My counselor called it the "domino effect" wherein I had multiple traumas causing further complications with my mental health and my life choices.

I am 40 now and started getting counseling at about your age. I think it helped me tremendously. I am not 100%, nor do I ever think I will be but I am say about 50% better than I was before...which is quite an improvement. Always here to talk if you need to.

Best wishes - Kristin
 
Hi Ruby,

Welcome to the forum.

It sounds like you have had a lot to deal with and that you have coped very well. However you say that you now have issues with your boyfriend, school and sleep, because of the sexual abuse you have suffered. I don't know whether you have any help at the moment, but I suggest that you get some, before these issues start to affect who you are and your future.

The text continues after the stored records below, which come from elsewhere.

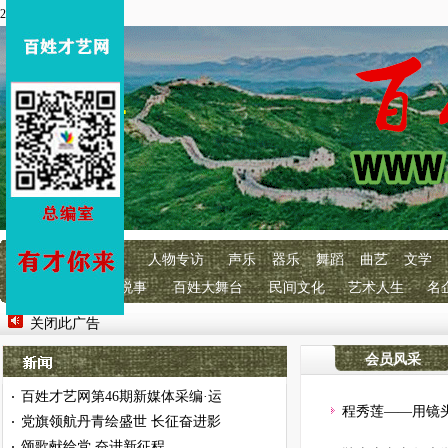
2026年8月10 星期一
首页
百艺快讯
人物专访
声乐
器乐
舞蹈
曲艺
文学
明星经纪
百艺说事
百姓大舞台
民间文化
艺术人生
名
关闭此广告
会员风采
百姓才艺网第46期新媒体采编·运
·
程秀莲——用镜
党旗领航丹青绘盛世 长征奋进影
·
颂歌献给党 奋进新征程
·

There is loads of information here, so have a good read around, but I suggest (from my own experiences), that you cannot do this on your own, and the sooner you get a therapist who can help you explore the abuse and the affects that it has had on you, the better.

Take care,
CB
 
Hi!
Thanks for writing. I am in therapy now. I started about 9 months ago. I get frusterated because it feels so slow. Alot of times I wish I could just dedicate a number of weeks, or the summer and just go into intensive daily therapy and be able to walk out cured. I guess things like this can't be approached that way and I need to accept that healing will happen on its own schedule.
 
From what I can understand, it takes awhile to heal and each person has a different schedule. It does seem very slow which is actually a good thing since it takes awhile for a person to process trauma and learn new coping skills. As much as I would love for it to be so, there is no quick and easy way to work through this. I have been in group, individual and intensive therapy and still none of them provided a quick recovery. However, they were all very helpful. In group, I learned that I was not alone and gained valuable insight from others' experiences. In intensive as well as individual therapy, I gained coping skills, a safe place to deal with my traumas and was able to really focus on my needs and goals. Intensive didn't really speed up the process for me but I was able to focus better in an environment that made it easier to not dwell on the daily stresses of living as well as recovery (usually I was in a state of crisis when I had intensive). I am not sure of what is best for you, only you and your counselor can discuss and decide.

I am very happy to hear that you are in counseling. That is wonderful news. It is tough to be patient, but you have started on the right path.